1.1 Justice and Individual Claims

1.2 justice, charity and enforceable obligation, 1.3 justice and impartiality, 1.4 justice and agency, 2.1 conservative versus ideal justice, 2.2 corrective versus distributive justice, 2.3 procedural versus substantive justice, 2.4 comparative versus non-comparative justice, 3.1 human vs non-human animals, 3.2 relational vs non-relational justice, 3.3 individuals vs institutions, 3.4 recognition vs. redistribution, 4.1 accommodating intuitions about justice, 4.2 utilitarian theories of justice: three problems, 5.1 gauthier, 5.3 scanlon, 6.1 justice as equality, 6.2 responsibility-sensitive egalitarianism, 6.3 relational egalitarianism, 7. conclusion, other internet resources, related entries, 1. justice: mapping the concept.

‘Justice’ has sometimes been used in a way that makes it virtually indistinguishable from rightness in general. Aristotle, for example, distinguished between ‘universal’ justice that corresponded to ‘virtue as a whole’ and ‘particular’ justice which had a narrower scope (Aristotle, Nicomachean Ethics , Book V, chs. 1–2). The wide sense may have been more evident in classical Greek than in modern English. But Aristotle also noted that when justice was identified with ‘complete virtue’, this was always ‘in relation to another person’. In other words, if justice is to be identified with morality as such, it must be morality in the sense of ‘what we owe to each other’ (see Scanlon 1998). But it is anyway questionable whether justice should be understood so widely. At the level of individual ethics, justice is often contrasted with charity on the one hand, and mercy on the other, and these too are other-regarding virtues. At the level of public policy, reasons of justice are distinct from, and often compete with, reasons of other kinds, for example economic efficiency or environmental value.
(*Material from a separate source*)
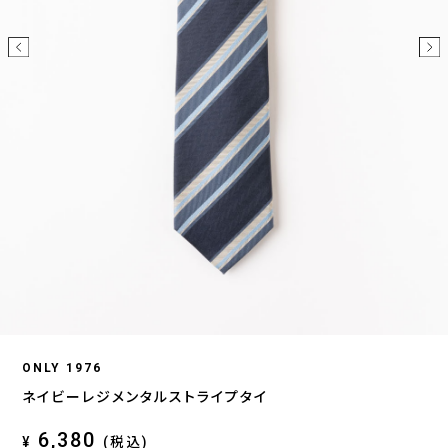
ONLY 1976
ネイビーレジメンタルストライプタイ
6,380
¥
(税込)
As this article will endeavour to show, justice takes on different meanings in different practical contexts, and to understand it fully we have to grapple with this diversity. But it is nevertheless worth asking whether we find a core concept that runs through all these various uses, or whether it is better regarded as a family resemblance idea according to which different combinations of features are expected to appear on each occasion of use. The most plausible candidate for a core definition comes from the Institutes of Justinian , a codification of Roman Law from the sixth century AD, where justice is defined as ‘the constant and perpetual will to render to each his due’. This is of course quite abstract until further specified, but it does throw light upon four important aspects of justice.

First, it shows that justice has to do with how individual people are treated (‘to each his due’). Issues of justice arise in circumstances in which people can advance claims – to freedom, opportunities, resources, and so forth – that are potentially conflicting, and we appeal to justice to resolve such conflicts by determining what each person is properly entitled to have. In contrast, where people’s interests converge, and the decision to be taken is about the best way to pursue some common purpose – think of a government official having to decide how much food to stockpile as insurance against some future emergency – justice gives way to other values. In other cases, there may be no reason to appeal to justice because resources are so plentiful that we do not need to worry about allotting shares to individuals. Hume pointed out that in a hypothetical state of abundance where ‘every individual finds himself fully provided with whatever his most voracious appetites can want’, ‘the cautious, jealous virtue of justice would never once have been dreamed of’ (Hume, An Enquiry Concerning the Principles of Morals , pp. 183–4). Hume also believed – and philosophical controversy on this point persists until today – that justice has no place in close personal relationships, such as the family, where (it is alleged) each identifies with the others’ interests so strongly that there is no need and no reason for anyone to make claims of personal entitlement. (See Sandel 1982 for a defence of this view; for a critique, see Okin 1989. See also the entry on feminist perspectives on reproduction and the family) .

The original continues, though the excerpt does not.